Pixel coordinate grounding data:
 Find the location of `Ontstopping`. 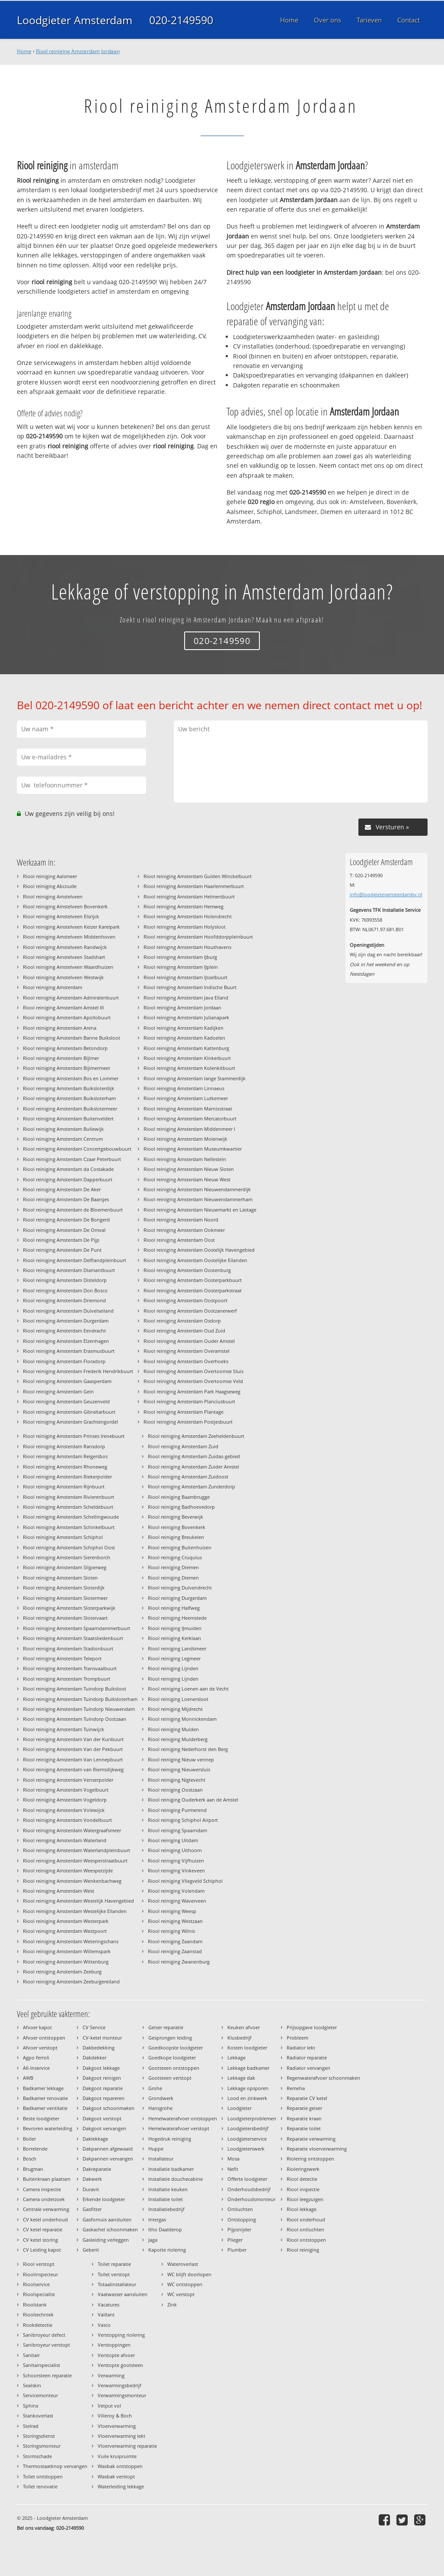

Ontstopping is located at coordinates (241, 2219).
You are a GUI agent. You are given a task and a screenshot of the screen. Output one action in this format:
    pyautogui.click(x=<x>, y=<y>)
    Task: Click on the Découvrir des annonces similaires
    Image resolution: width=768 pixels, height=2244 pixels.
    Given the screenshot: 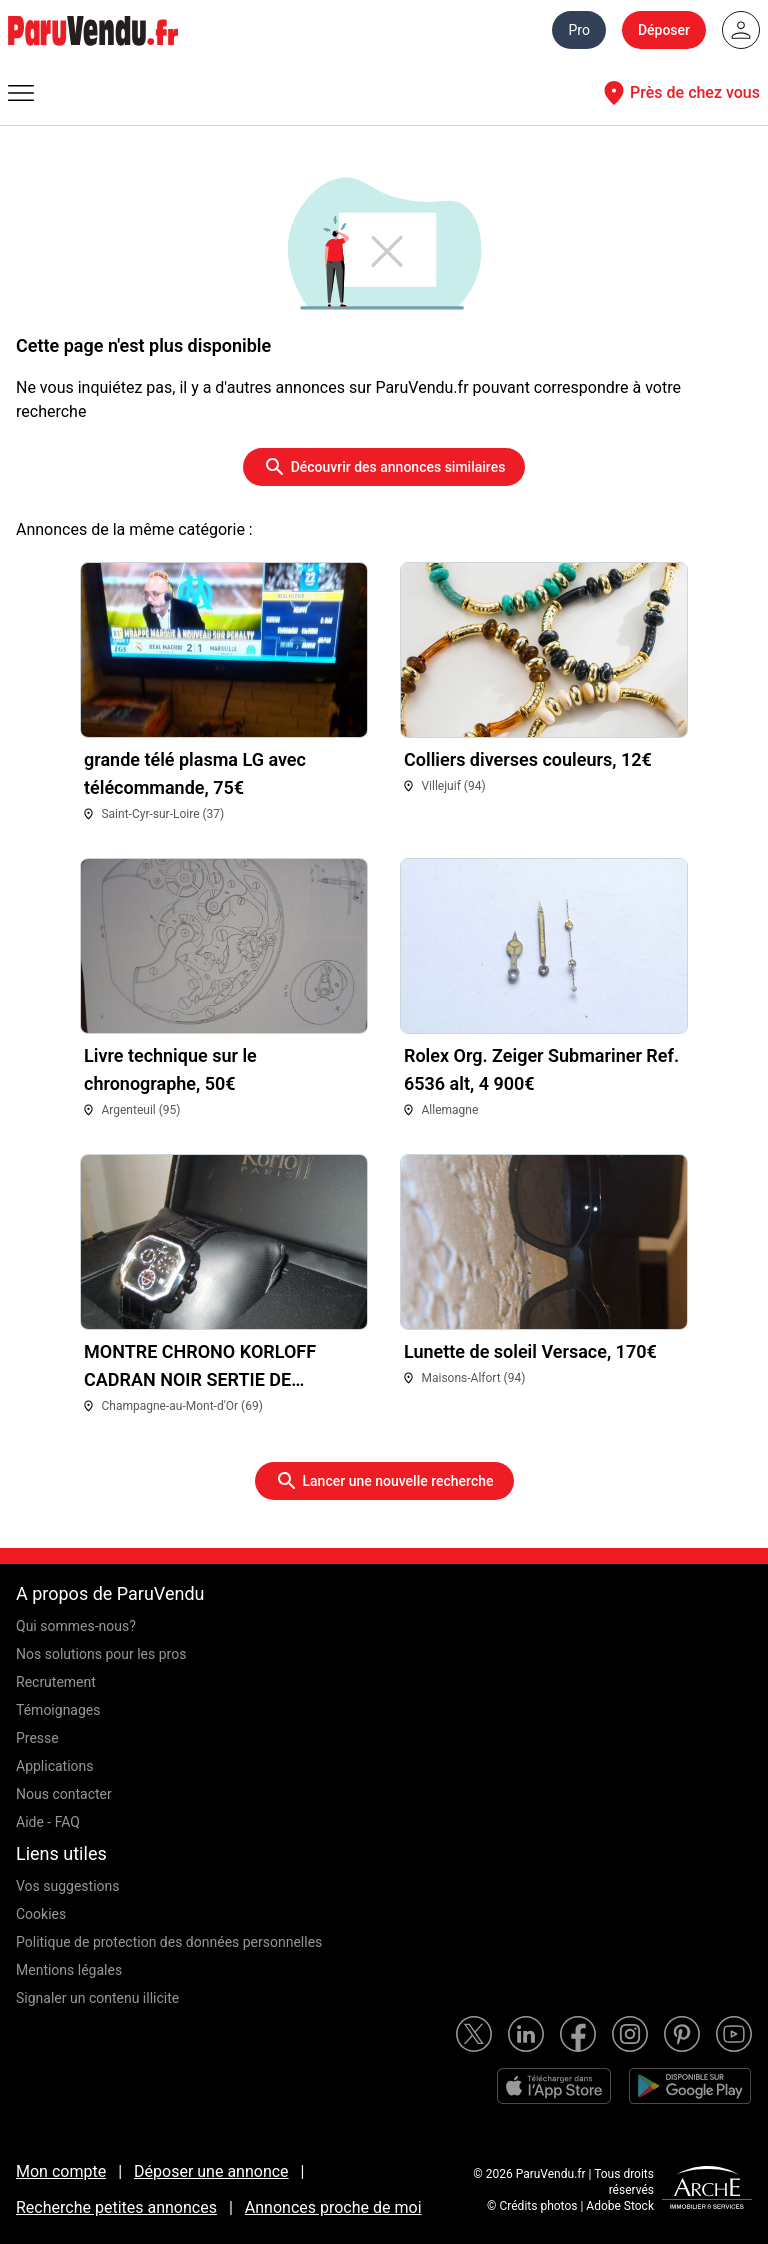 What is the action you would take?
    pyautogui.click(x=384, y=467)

◆ Your task
Word for word, give again the lines from the first entry to the line with "Image resolution: width=768", inclusive. Exclude the pictures.

◆ Result of this exercise
 Find the location of `Ontstopping`. 

Ontstopping is located at coordinates (241, 2219).
You are a GUI agent. You are given a task and a screenshot of the screen. Output one action in this format:
    pyautogui.click(x=<x>, y=<y>)
    Task: Click on the Découvrir des annonces similaires
    Image resolution: width=768 pixels, height=2244 pixels.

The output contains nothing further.